The New You
Orion Martin

Paul stopped breathing. He stared at the box in his hands, the wrapping paper covered in Escher-Christmas-trees still hanging from the box like snakeskin.

“What, the fuck, is this?”

Liz couldn’t quite place her father’s anger, so she decided to ignore it. “It’s a voucher for a digital vacation. It’s simple, they make a copy of your mind, let it go on a vacation, and then they upload the memories to you.”

Her father didn’t respond, so Liz continued, “It’s completely safe.”

Liz’s mother, Alice, put a single hand on her husband’s shoulder. “Don’t be angry at her. She didn’t know.”

Paul stood up from the table and threw the package to the ground so hard that Liz jumped in surprise. “Jesus, dad. I thought it would be nice to get you something besides a golf club. You don’t have to be a dick about it.” Paul had already left the sun room, and the present lay inert on the tiled floor.

Liz stood and reached for the package.

“Listen, Liz. There’s something I need to tell you.” Alice glanced at the dining room, where Paul was sitting by himself. She thought about going to him, but knew he would need another minute to calm down. “Something happened when you were young that we just don’t talk about, because it brings up some very painful memories for your father.”

“What was it?”

“Well, years ago your father signed up to have his mind digitized.
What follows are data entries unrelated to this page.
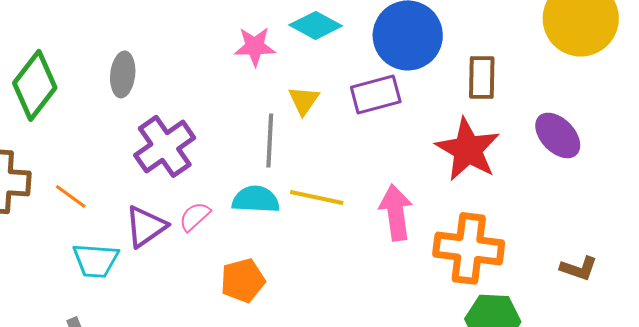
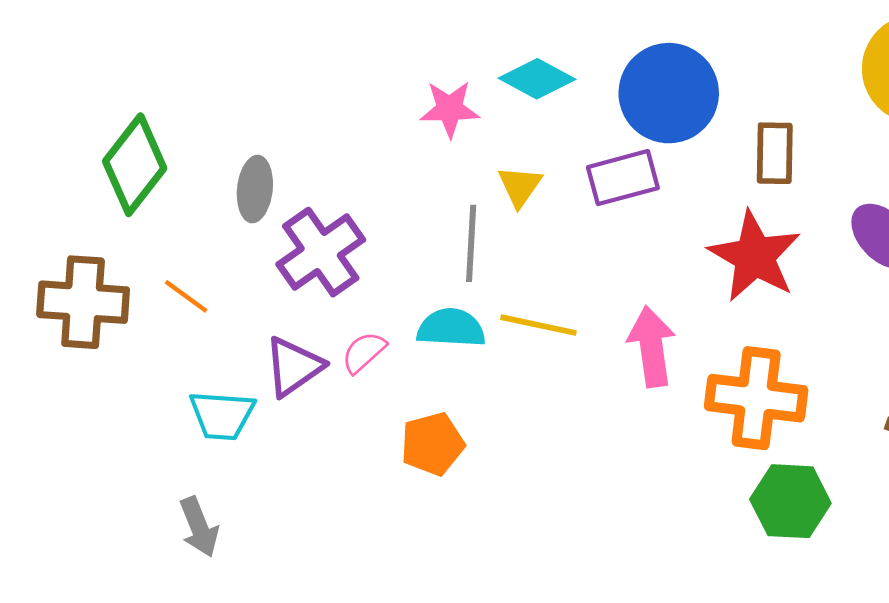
gray ellipse: (123, 74) -> (255, 189), moved
orange line: (71, 196) -> (186, 296), moved

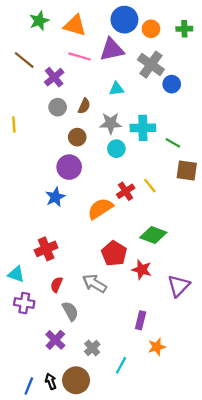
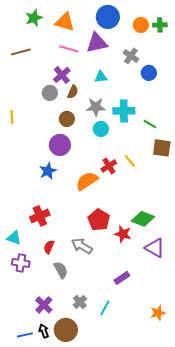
orange circle: (151, 29) -> (141, 25), moved
brown line: (24, 60) -> (21, 52), turned -54
gray cross: (151, 65) -> (131, 56), size x0.7
purple cross: (54, 77) -> (62, 75), moved
yellow line: (14, 124) -> (12, 117), moved
green diamond: (153, 235) -> (143, 219), moved
purple triangle: (179, 286) -> (155, 248), turned -45
purple rectangle: (141, 320) -> (122, 278), turned 42
purple cross: (55, 340) -> (44, 305), moved
orange star: (157, 347) -> (158, 313), moved
cyan line: (121, 365) -> (105, 308), moved
blue line: (29, 386) -> (25, 335), turned 56

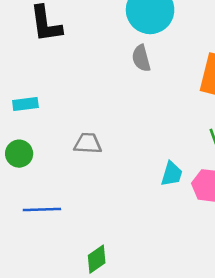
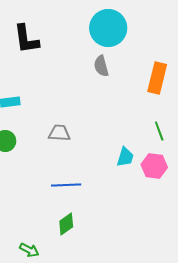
blue line: (42, 210) -> (66, 185), moved

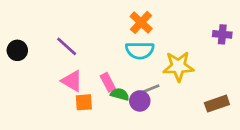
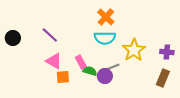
purple cross: (222, 34) -> (167, 52), moved
yellow star: (178, 66) -> (134, 50), turned -30
brown rectangle: (217, 104) -> (163, 78), turned -48

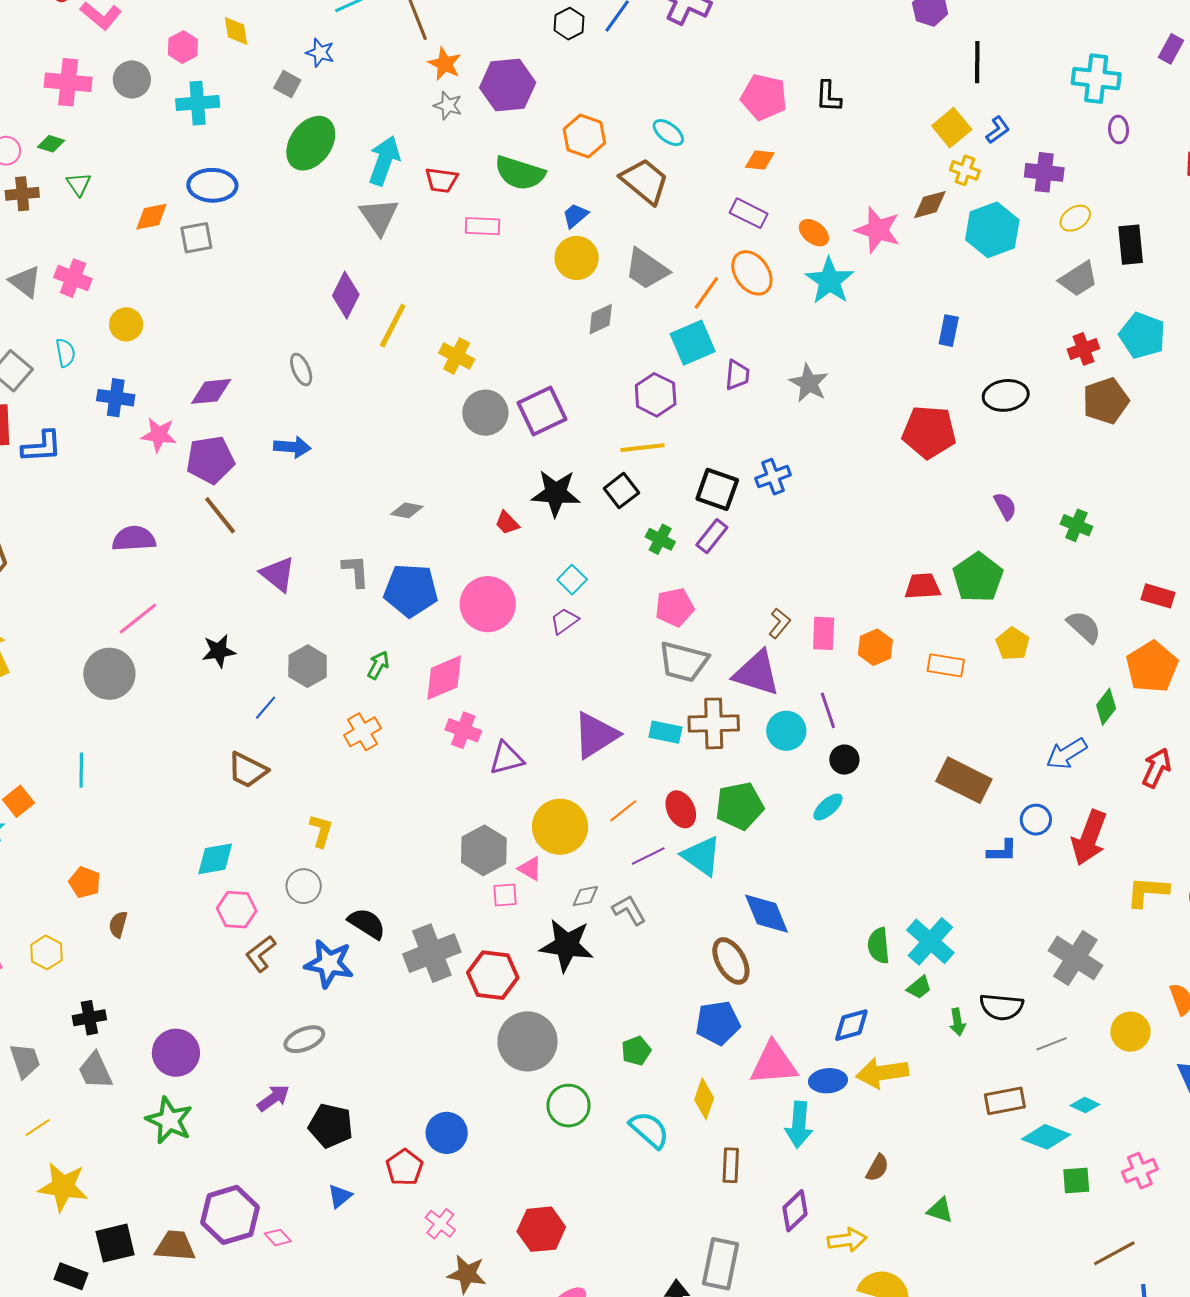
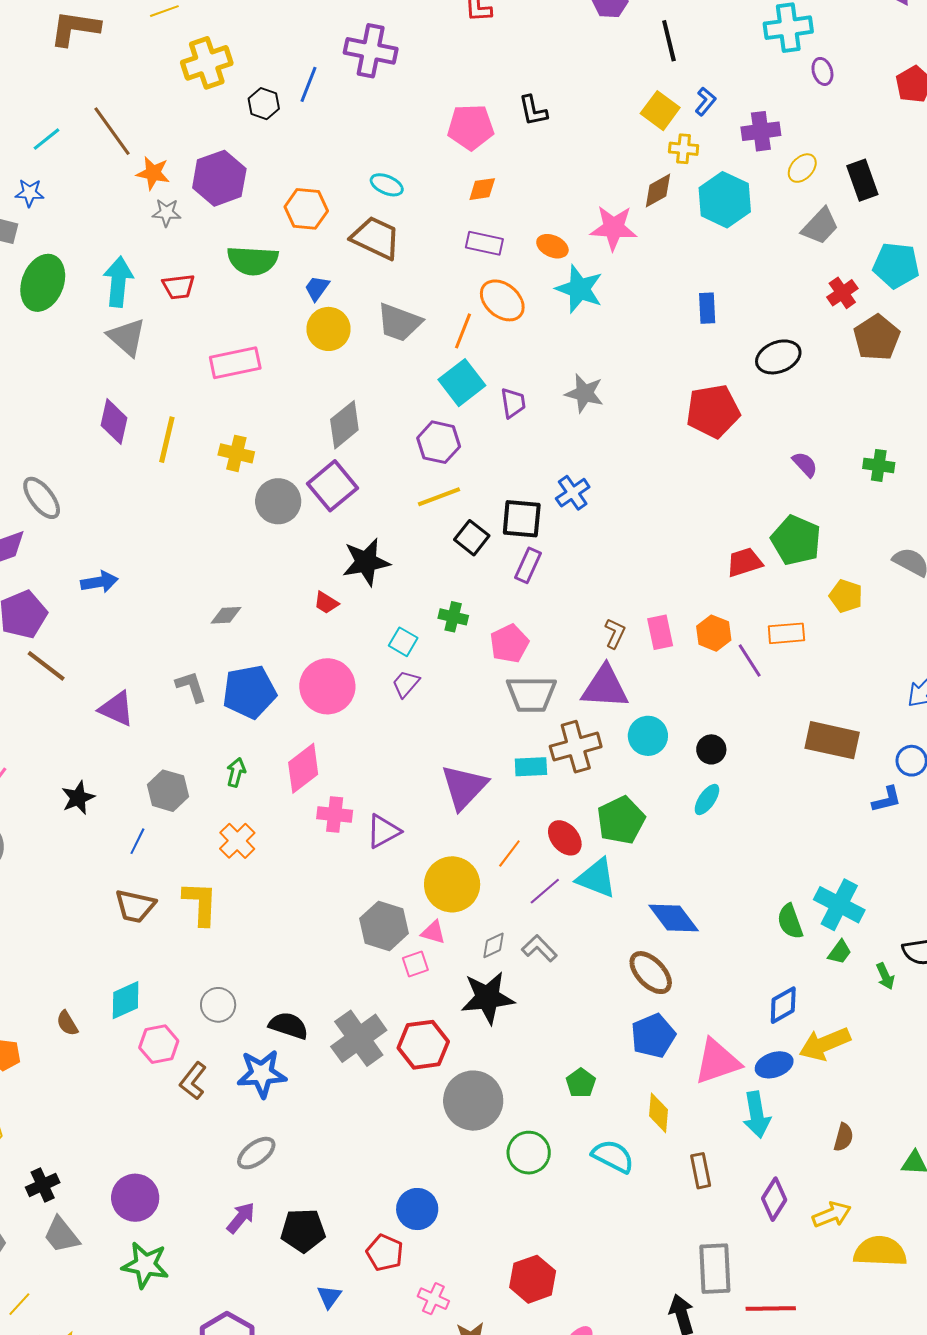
pink rectangle: (483, 226) -> (235, 363), moved, size x1.4
gray diamond: (601, 319) -> (344, 425), moved, size x1.4
gray ellipse: (301, 370) -> (42, 498), moved, size x1.4
black square: (621, 491) -> (472, 538), moved
green cross: (660, 539) -> (453, 617), moved
purple line: (828, 710) -> (750, 661), moved
yellow L-shape: (321, 831) -> (200, 903), moved, size x1.4
brown semicircle: (118, 924) -> (67, 1023), moved, turned -32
They were going to make a perfect digital copy that would be identical to him, a prototype for digital life.”

“Seriously? How come you never told me?” Liz stared at the half-unwrapped present in her hands. On the cover, a white man walked down the beach with his arm wrapped around the waist of a dark-skinned, hula skirt-clad woman. Behind them was an enormous yacht with two jetskis attached to it. A logo in holographic letters read, “A World of Your Own.” The woman stared sensuously at the man, but he ignored her. Instead, he stared outside the box, meeting Liz’s gaze.

“This was before there were strict controls on digital life, and someone made a mistake,” Alice continued. “A technician left the copy of your father’s mind running while he went to get a cup of coffee.”

“He was only gone for a few minutes, but the digital mind had been set to full speed. Circuitry is much faster than brain tissue, so even though it was just a few minutes, the subjective experience was much longer.”

“I don’t understand,” Liz said.

Alice spoke slowly, “Well, your father’s mind was in that computer, with no stimulus or contact, for what felt to him like tens of thousands of years.”

Liz’s chest felt tight. “What?”

“Of course, by the time they realized the mistake, it was too late. The digital copy of your father had gone completely insane. It didn’t affect your father directly, but it was a copy of his mind that was trapped in thereā€¦ I know it was difficult for him to hear that.”

Liz looked at her father, sitting in the other room. He was hunched over, elbows to knees, facing the wall.

Alice stared out the window. “I’ll never forget what the technician said when we asked him what the digital copy had said. He told us that your father’s mind had been begging for death for thousands of years.”